Increasing biocontrol on farms by raising awareness of the beneficial insect community could lead to reduced pesticide use, costs and better support our own environment. In this blog we will be focusing on Spiders (which are arachnids and not an insect but certainly a most valued beneficial predator) through conservation biocontrol!
Before going into Spiders in detail, it is important to understand that to enable conservation biocontrol it is a direct focus on increasing the numbers and diversity of naturally occurring beneficial insects that are already within the area. To create a successful biocontrol through conservation alongside farming, predators and parasitoids need to thrive more so than in smaller production systems due to the fact that fields are subject to a whole host of management from us through mainly pesticide use, tillage, baling, mowing of margins and the management of field borders. Because a lot of fields are subject to the above, they don’t provide enough shelter, forage and overwintering habitat for many of our beneficial insects that would provide us with the wonderful benefits of pest control in crop and as a knock on effect, this also has an impact on other wildlife, pollinators and birds that are in a declining population.
The focus of conservation biocontrol is to focus on creating the necessary food and shelter and any other needs that has been proven to increasing numbers of beneficial insects. Once these are in place the biocontrol system will continue to develop and persist year on year as natures cycle of life and natural balance take place.
Back onto the Spiders! Hopefully over the winter and into the spring, many of you will have experienced spiders while walking crops, alongside margins or noticed a glint of an expanse of webs across the crop that is most noticeable at dawn and dusk which is a great sign and start to creating your biocontrol community.

Spiders are often the most abundant predator in agriculture although they play good and bad roles towards our purpose. Spiders are generalist predators which may feed indiscriminately on other insects and as you might expect for certain species their webs can cause chaos to any insects that fly.
Spider life cycles vary a lot between Arachne species, from species that have one generation per year and live for 2-3 years to those that are very short lived and have multiple generations per year.
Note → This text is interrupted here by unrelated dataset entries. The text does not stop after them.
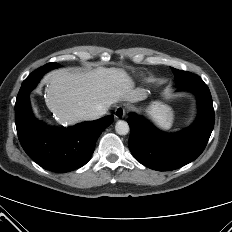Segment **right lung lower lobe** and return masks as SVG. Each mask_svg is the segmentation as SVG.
Returning a JSON list of instances; mask_svg holds the SVG:
<instances>
[{
    "label": "right lung lower lobe",
    "instance_id": "obj_1",
    "mask_svg": "<svg viewBox=\"0 0 232 232\" xmlns=\"http://www.w3.org/2000/svg\"><path fill=\"white\" fill-rule=\"evenodd\" d=\"M40 79L23 82L15 104V121L19 141L25 152L41 167L68 172L85 165L95 144L114 117L108 115L69 128L50 127L32 114L29 94Z\"/></svg>",
    "mask_w": 232,
    "mask_h": 232
}]
</instances>
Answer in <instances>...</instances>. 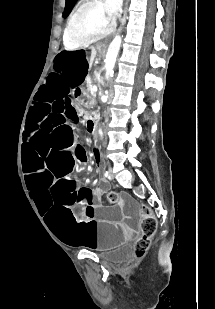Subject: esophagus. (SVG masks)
Wrapping results in <instances>:
<instances>
[{"instance_id":"34e87169","label":"esophagus","mask_w":215,"mask_h":309,"mask_svg":"<svg viewBox=\"0 0 215 309\" xmlns=\"http://www.w3.org/2000/svg\"><path fill=\"white\" fill-rule=\"evenodd\" d=\"M126 8H127V2H126ZM126 8H125L124 16H123V21H125V19H126ZM123 24L124 23H121V28H122ZM106 43L107 42H104L103 44H99V46L104 47V46H106Z\"/></svg>"}]
</instances>
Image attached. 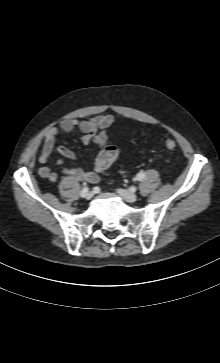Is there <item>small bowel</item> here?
Instances as JSON below:
<instances>
[{
  "label": "small bowel",
  "instance_id": "obj_1",
  "mask_svg": "<svg viewBox=\"0 0 220 363\" xmlns=\"http://www.w3.org/2000/svg\"><path fill=\"white\" fill-rule=\"evenodd\" d=\"M115 123L112 115H97L89 119H67L58 126L51 127L45 134L44 143L38 156L40 163L45 164L53 153H58L64 158L75 161V153L65 147L56 145V136L59 132L69 133L75 128L81 132V140L85 144L94 145L97 153L94 162V170H84L79 166L73 165L63 169V173L74 180H85L95 183L100 180V173L107 167L103 166V152L109 139L108 128ZM61 163V161H59ZM40 177L51 182L58 180V175L47 166H42L38 170Z\"/></svg>",
  "mask_w": 220,
  "mask_h": 363
}]
</instances>
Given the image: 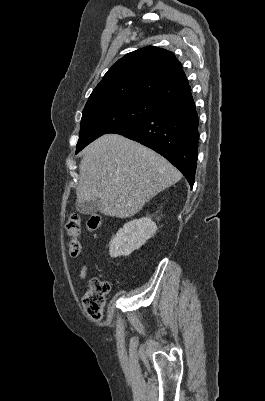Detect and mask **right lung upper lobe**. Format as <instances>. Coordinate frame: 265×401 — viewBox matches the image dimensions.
Wrapping results in <instances>:
<instances>
[{
  "label": "right lung upper lobe",
  "instance_id": "1",
  "mask_svg": "<svg viewBox=\"0 0 265 401\" xmlns=\"http://www.w3.org/2000/svg\"><path fill=\"white\" fill-rule=\"evenodd\" d=\"M190 92L182 65L174 53L148 46L119 59L93 90L86 106L126 99L163 104Z\"/></svg>",
  "mask_w": 265,
  "mask_h": 401
}]
</instances>
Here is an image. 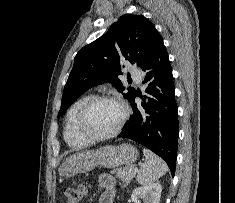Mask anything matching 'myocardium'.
<instances>
[{
	"instance_id": "1",
	"label": "myocardium",
	"mask_w": 235,
	"mask_h": 203,
	"mask_svg": "<svg viewBox=\"0 0 235 203\" xmlns=\"http://www.w3.org/2000/svg\"><path fill=\"white\" fill-rule=\"evenodd\" d=\"M102 101H110V102H115L119 104L122 108V116L121 119L118 123V125L109 133L102 134V135H94L86 132L83 128V123L85 120V117L88 113V111L98 102ZM130 116V109L128 105L120 98H117L115 96L111 95H96L92 96L90 99H88L83 106L80 108L76 121H75V130L79 136L84 138L85 140L89 142H99L103 140L110 139L112 137H115L117 134L121 132L123 129L124 125L126 124L128 118Z\"/></svg>"
}]
</instances>
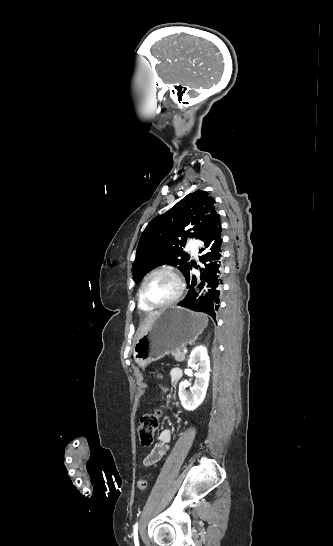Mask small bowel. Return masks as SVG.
I'll use <instances>...</instances> for the list:
<instances>
[{
  "label": "small bowel",
  "instance_id": "small-bowel-1",
  "mask_svg": "<svg viewBox=\"0 0 333 546\" xmlns=\"http://www.w3.org/2000/svg\"><path fill=\"white\" fill-rule=\"evenodd\" d=\"M182 375L181 369L173 368L169 374L171 384L176 385L181 380ZM172 435V431L169 428H164L160 431L157 443L143 460L145 466L154 465L166 454L170 449Z\"/></svg>",
  "mask_w": 333,
  "mask_h": 546
}]
</instances>
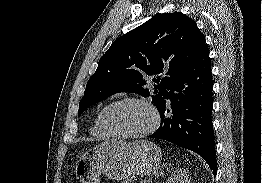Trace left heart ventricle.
Masks as SVG:
<instances>
[{"mask_svg":"<svg viewBox=\"0 0 262 183\" xmlns=\"http://www.w3.org/2000/svg\"><path fill=\"white\" fill-rule=\"evenodd\" d=\"M111 130L119 134H136L147 130L152 122L151 111L138 103H125L112 108L106 115Z\"/></svg>","mask_w":262,"mask_h":183,"instance_id":"b2bd125f","label":"left heart ventricle"}]
</instances>
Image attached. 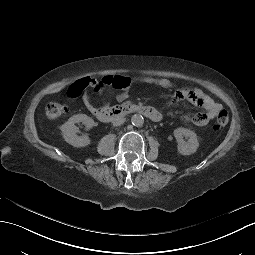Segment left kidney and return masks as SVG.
<instances>
[{
    "mask_svg": "<svg viewBox=\"0 0 255 255\" xmlns=\"http://www.w3.org/2000/svg\"><path fill=\"white\" fill-rule=\"evenodd\" d=\"M174 136L177 139L178 146H177V152L180 155H190L196 152V150L199 147V140L195 132L179 127L174 130ZM183 136H187L188 144H186L183 140Z\"/></svg>",
    "mask_w": 255,
    "mask_h": 255,
    "instance_id": "left-kidney-1",
    "label": "left kidney"
}]
</instances>
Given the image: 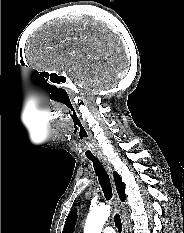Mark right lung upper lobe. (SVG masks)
Segmentation results:
<instances>
[{
    "label": "right lung upper lobe",
    "mask_w": 184,
    "mask_h": 233,
    "mask_svg": "<svg viewBox=\"0 0 184 233\" xmlns=\"http://www.w3.org/2000/svg\"><path fill=\"white\" fill-rule=\"evenodd\" d=\"M113 176H114V181H115V185H116V190L119 194L120 200L123 202V201H125V198H126L124 183L122 182V179L118 173L113 172ZM76 220H77V211L75 209H73L69 213V215L66 219L63 233H73L74 228H75V224H76Z\"/></svg>",
    "instance_id": "obj_1"
}]
</instances>
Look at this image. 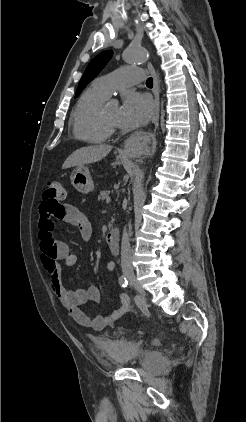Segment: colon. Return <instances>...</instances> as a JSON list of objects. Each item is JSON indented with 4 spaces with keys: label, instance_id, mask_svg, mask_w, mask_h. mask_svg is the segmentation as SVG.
<instances>
[{
    "label": "colon",
    "instance_id": "colon-1",
    "mask_svg": "<svg viewBox=\"0 0 246 422\" xmlns=\"http://www.w3.org/2000/svg\"><path fill=\"white\" fill-rule=\"evenodd\" d=\"M65 188L61 182L55 181L48 184L43 194V202L50 208L56 209L61 207L65 199Z\"/></svg>",
    "mask_w": 246,
    "mask_h": 422
}]
</instances>
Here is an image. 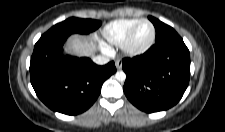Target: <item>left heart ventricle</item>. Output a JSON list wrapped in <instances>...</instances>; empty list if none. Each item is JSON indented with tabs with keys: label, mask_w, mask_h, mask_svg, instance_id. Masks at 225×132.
Listing matches in <instances>:
<instances>
[{
	"label": "left heart ventricle",
	"mask_w": 225,
	"mask_h": 132,
	"mask_svg": "<svg viewBox=\"0 0 225 132\" xmlns=\"http://www.w3.org/2000/svg\"><path fill=\"white\" fill-rule=\"evenodd\" d=\"M151 35V26L148 23H141L133 37V43L135 45H141L146 42Z\"/></svg>",
	"instance_id": "b2bd125f"
}]
</instances>
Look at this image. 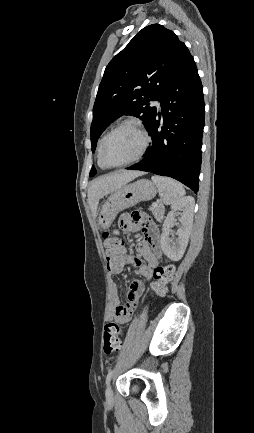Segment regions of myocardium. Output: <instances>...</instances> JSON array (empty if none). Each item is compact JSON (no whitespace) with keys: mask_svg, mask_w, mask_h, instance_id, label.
Masks as SVG:
<instances>
[{"mask_svg":"<svg viewBox=\"0 0 254 433\" xmlns=\"http://www.w3.org/2000/svg\"><path fill=\"white\" fill-rule=\"evenodd\" d=\"M125 126H132V127H134L140 133V135L142 136V139H143L142 147H141L140 151L137 153L136 156H134L132 159H130V160L124 162V163H121V164H110V163H107L104 160V157H103V150H104L105 144H106L107 140L110 138V136L112 134H114L120 128L125 127ZM150 142H151V138H150L148 132L145 130V128L143 127V125L139 121L134 120V119L124 120V121L120 122L118 125H116L113 129H111L104 136V138H103V140L101 142L100 148H99V152H98L99 161L106 168H120V167L128 166L130 164H133V163L139 161L145 155V153L147 152V150L149 148Z\"/></svg>","mask_w":254,"mask_h":433,"instance_id":"obj_1","label":"myocardium"}]
</instances>
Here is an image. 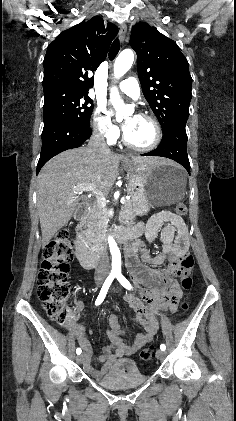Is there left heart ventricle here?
I'll return each instance as SVG.
<instances>
[{
  "label": "left heart ventricle",
  "mask_w": 236,
  "mask_h": 421,
  "mask_svg": "<svg viewBox=\"0 0 236 421\" xmlns=\"http://www.w3.org/2000/svg\"><path fill=\"white\" fill-rule=\"evenodd\" d=\"M126 122H130L129 128L125 131L127 139L138 146H147L154 139L152 125L138 115L130 114Z\"/></svg>",
  "instance_id": "b2bd125f"
}]
</instances>
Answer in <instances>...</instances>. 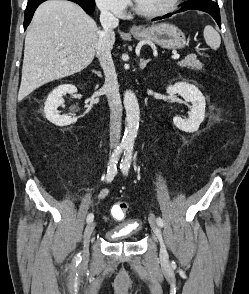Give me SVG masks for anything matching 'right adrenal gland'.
Instances as JSON below:
<instances>
[{
	"label": "right adrenal gland",
	"instance_id": "1",
	"mask_svg": "<svg viewBox=\"0 0 249 294\" xmlns=\"http://www.w3.org/2000/svg\"><path fill=\"white\" fill-rule=\"evenodd\" d=\"M95 73H97L98 75L100 74V72H98V71H94Z\"/></svg>",
	"mask_w": 249,
	"mask_h": 294
}]
</instances>
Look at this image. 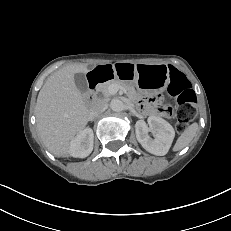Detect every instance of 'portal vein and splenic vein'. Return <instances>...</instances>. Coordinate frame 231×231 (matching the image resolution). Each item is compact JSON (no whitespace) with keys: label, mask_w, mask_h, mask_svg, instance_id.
Segmentation results:
<instances>
[{"label":"portal vein and splenic vein","mask_w":231,"mask_h":231,"mask_svg":"<svg viewBox=\"0 0 231 231\" xmlns=\"http://www.w3.org/2000/svg\"><path fill=\"white\" fill-rule=\"evenodd\" d=\"M118 90H119V87L117 85H112L110 87L111 93H116ZM124 92H125V90H124Z\"/></svg>","instance_id":"18ae733b"}]
</instances>
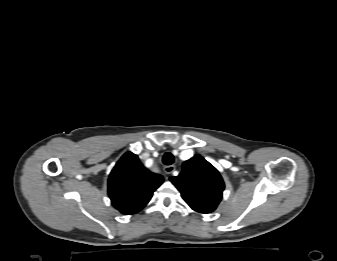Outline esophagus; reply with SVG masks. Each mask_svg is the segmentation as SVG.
<instances>
[{
    "mask_svg": "<svg viewBox=\"0 0 337 261\" xmlns=\"http://www.w3.org/2000/svg\"><path fill=\"white\" fill-rule=\"evenodd\" d=\"M174 170H175V166L174 165H169V166H165L164 167V172L166 174H171Z\"/></svg>",
    "mask_w": 337,
    "mask_h": 261,
    "instance_id": "obj_1",
    "label": "esophagus"
}]
</instances>
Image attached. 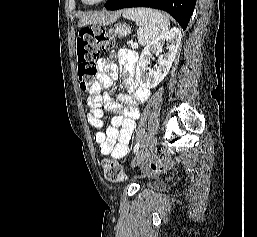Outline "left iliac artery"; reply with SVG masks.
<instances>
[{"label":"left iliac artery","instance_id":"left-iliac-artery-1","mask_svg":"<svg viewBox=\"0 0 257 237\" xmlns=\"http://www.w3.org/2000/svg\"><path fill=\"white\" fill-rule=\"evenodd\" d=\"M140 147V143L138 142L135 146H134V149H133V152L136 153L138 151Z\"/></svg>","mask_w":257,"mask_h":237}]
</instances>
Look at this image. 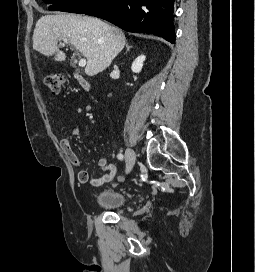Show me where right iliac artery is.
I'll return each instance as SVG.
<instances>
[{"label":"right iliac artery","instance_id":"right-iliac-artery-1","mask_svg":"<svg viewBox=\"0 0 255 272\" xmlns=\"http://www.w3.org/2000/svg\"><path fill=\"white\" fill-rule=\"evenodd\" d=\"M117 158H118L119 160H123V159H124V155L121 154V153H119V154L117 155Z\"/></svg>","mask_w":255,"mask_h":272}]
</instances>
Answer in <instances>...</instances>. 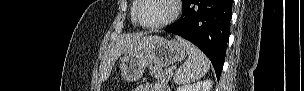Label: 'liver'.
I'll use <instances>...</instances> for the list:
<instances>
[{"instance_id":"6515ba94","label":"liver","mask_w":304,"mask_h":91,"mask_svg":"<svg viewBox=\"0 0 304 91\" xmlns=\"http://www.w3.org/2000/svg\"><path fill=\"white\" fill-rule=\"evenodd\" d=\"M150 38L152 36H144L142 34L122 36L105 54L100 65V80L104 82L109 78L112 67L121 54L144 48Z\"/></svg>"}]
</instances>
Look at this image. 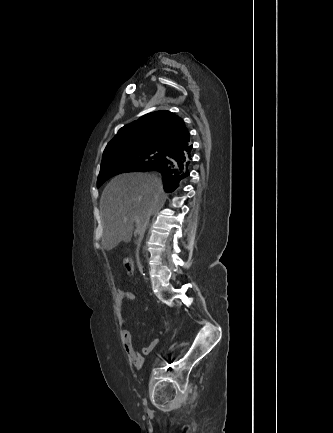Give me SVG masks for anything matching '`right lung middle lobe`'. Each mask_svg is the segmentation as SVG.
I'll use <instances>...</instances> for the list:
<instances>
[{"label": "right lung middle lobe", "mask_w": 333, "mask_h": 433, "mask_svg": "<svg viewBox=\"0 0 333 433\" xmlns=\"http://www.w3.org/2000/svg\"><path fill=\"white\" fill-rule=\"evenodd\" d=\"M166 153L156 148H129L102 158L97 187L110 177L129 171H147L158 164Z\"/></svg>", "instance_id": "obj_1"}]
</instances>
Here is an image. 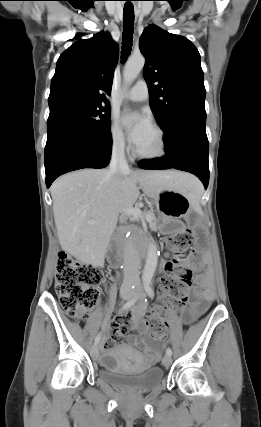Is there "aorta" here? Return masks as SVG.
I'll return each mask as SVG.
<instances>
[{"instance_id":"762f6f07","label":"aorta","mask_w":261,"mask_h":427,"mask_svg":"<svg viewBox=\"0 0 261 427\" xmlns=\"http://www.w3.org/2000/svg\"><path fill=\"white\" fill-rule=\"evenodd\" d=\"M145 65V58L142 55H133L127 61L124 71V84L128 87L139 75ZM158 255L157 246L154 242H150L147 250L146 263L142 275L144 282H150L153 278L157 267Z\"/></svg>"}]
</instances>
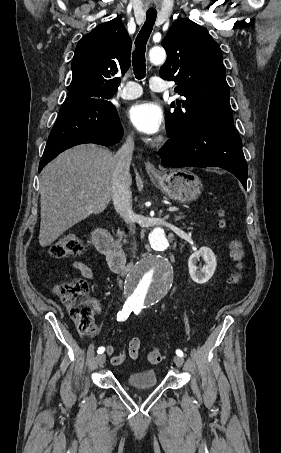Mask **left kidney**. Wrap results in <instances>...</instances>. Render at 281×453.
I'll return each instance as SVG.
<instances>
[{
  "label": "left kidney",
  "mask_w": 281,
  "mask_h": 453,
  "mask_svg": "<svg viewBox=\"0 0 281 453\" xmlns=\"http://www.w3.org/2000/svg\"><path fill=\"white\" fill-rule=\"evenodd\" d=\"M200 257H202L205 263V265H203V269H199V267H197V261ZM216 265V257L213 251L208 249V247H201L199 251H195V253H192L191 257H189V275L191 279H193L194 283L203 285V283H207V281L213 277Z\"/></svg>",
  "instance_id": "left-kidney-1"
}]
</instances>
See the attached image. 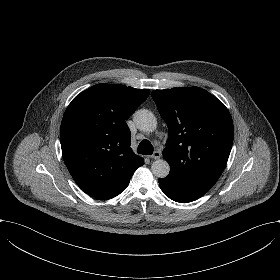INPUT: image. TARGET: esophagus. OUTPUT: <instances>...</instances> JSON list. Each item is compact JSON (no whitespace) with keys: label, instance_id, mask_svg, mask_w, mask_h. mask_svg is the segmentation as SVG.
<instances>
[{"label":"esophagus","instance_id":"34e87169","mask_svg":"<svg viewBox=\"0 0 280 280\" xmlns=\"http://www.w3.org/2000/svg\"><path fill=\"white\" fill-rule=\"evenodd\" d=\"M160 157H161V152H160L159 150L155 151V152L150 156V158L155 159V160L159 159Z\"/></svg>","mask_w":280,"mask_h":280}]
</instances>
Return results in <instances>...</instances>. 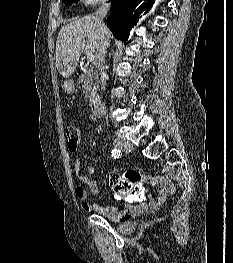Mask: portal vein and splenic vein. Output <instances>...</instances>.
<instances>
[{"mask_svg": "<svg viewBox=\"0 0 233 263\" xmlns=\"http://www.w3.org/2000/svg\"><path fill=\"white\" fill-rule=\"evenodd\" d=\"M95 56L93 54H87V61L94 62Z\"/></svg>", "mask_w": 233, "mask_h": 263, "instance_id": "18ae733b", "label": "portal vein and splenic vein"}]
</instances>
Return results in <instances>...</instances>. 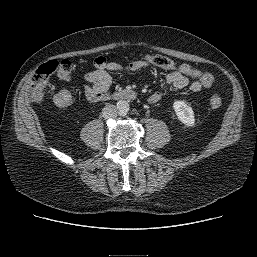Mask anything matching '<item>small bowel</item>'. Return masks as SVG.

Spiders may lay eggs within silken nests in the soil, grass clumps, plant debris, under bark or inside hollow stalks of vegetation which these are the areas the adults also overwinter in as well.
For web-spinning species, vegetation as crops and weeds or a soil surface with adequate trash to create a diverse architecture provides a suitable habitat and hunting ground to spin webs. Leaving trash on a more cloddy surface with straw still standing helps retain web-spinning spiders in the autumn and the presence of the diverse architecture from the crop and arable weeds provides a suitable hunting ground in the spring and summer. Some web spinning spiders are capable of producing a long thread in which they can disperse themselves over long distances in a process called ballooning where they are carried in the wind. Web Spinning Spiders can offer us the first and one of the most effective controls against aphids in the autumn by covering whole fields in their threads from ballooning into and across the field. When they are present, you can easily see how and why they are so effective at aphid control and not many pests would get through their hunting grounds.
For the hunting spiders such as Wolf Spiders and Jumping Spiders, they don’t rely on creating a hunting ground with their webs and will persist generally along field margins, hedgerows and plant foliage to hunt on the ground and will travel 50 metres into the field from these areas.
It is important to know that the more mobile species of Spider will only settle in locations with sufficient levels of prey and as such will show responses to prey densities. If you do not have the diversity or insect populations spiders will not be abundant.
To encourage the establishment of spiders you will want to integrate field margins as hedgerows, grass and pollinator strips into the field. Splitting fields with beetle banks or wildflower strips can help massively to improve coverage of these species into the field. Leaving crop residue and trash on the surface and leaving clods within the field will also give the spiders a diversity to their habitat and enable them to hunt effectively. Cover crops can also help to provide an ideal autumn habitat as a hunting ground and nesting site.

If you are interested in integrating Mid-Tier schemes for helping to promote Spiders and their necessary habitats and food sources the following would be useful to look into and integrate into the farm: Nectar Flower Mix (AB1 – £511/ha), Beetle Banks (AB3 – 573/ha), Flower Rich Margin and Plots (AB8 – £539/ha), Unharvested Cereal Headland (AB10 – £640/ha), Two Year Sown Legume Fallow (AB15 – £522), Autumn Sown Bumblebird Mix (AB16 – £550/ha), 4-6m Buffer Strips on cultivated land (SW1 – £353), In-field Grass Strips (SW3 – £557/ha), Winter Cover Crops (SW6 – £114/ha) and Woodland Edges on Arable Land (WD3 – £323/ha).
Spiders are highly vulnerable to pyrethroid insecticides and through good practice and management such as not spraying all fields with insecticide in one year and leaving some untreated, adhering to spray buffer zones and not spraying insecticides close to margins we should be able to minimise the risk to our populations of beneficials.